We got here because of Donald Trump and his Supreme Court appointees, Harris said.
“And now he brags about it. Simply put, they are out of their minds. And one must ask: Why exactly is it that they don’t trust women? Well, we trust women,” she said.
“One must ask, why exactly is it that they don’t trust women?” she continued. “Well, we trust women. We trust women.”
Democrats, she said, also trust voters and will restore those rights. “With this election, we finally have the opportunity to pass the John Lewis Voting Rights Act and the Freedom to Vote Act.”
Speaking about national security, Harris gave full-throated support to Ukraine, and to the strength of the NATO alliance. “I will not cozy up to tyrants and dictators like Kim Jong Un who are rooting for Trump—who are rooting for Trump!—because they know he is easy to manipulate with flattery and favors.”
“Fellow Americans,” Harris went on, “I love our country with all my heart. Everywhere I go—in everyone I meet—I see a nation ready to move forward. Ready for the next step, in the incredible journey that is America.”

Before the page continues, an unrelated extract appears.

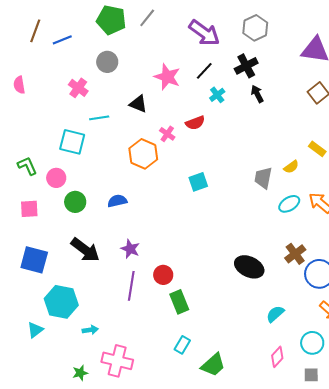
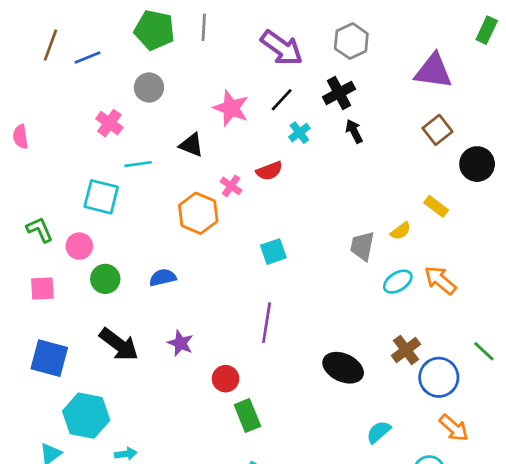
gray line: (147, 18) -> (204, 27), turned -36
pink semicircle: (19, 85) -> (21, 137), moved
purple line: (131, 286) -> (267, 323), moved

I see an America where we hold fast to the fearless belief that built our nation and inspired the world. That here, in this country, anything is possible. That nothing is out of reach. An America where we care for one another. Look out for one another. And recognize that we have so much more in common than what separates us. That none of us has to fail for all of us to succeed. And that in unity, there is strength.
Another lesson from her mother: “Never let anyone tell you who you are. You show them who you are. America, let us show each other and the world who we are and what we stand for: freedom, opportunity, compassion, dignity, fairness, and endless possibilities.”
“We must be worthy of this moment. It is our turn … to fight for this country we love.” To fight for the “privilege and pride that comes with being an American.”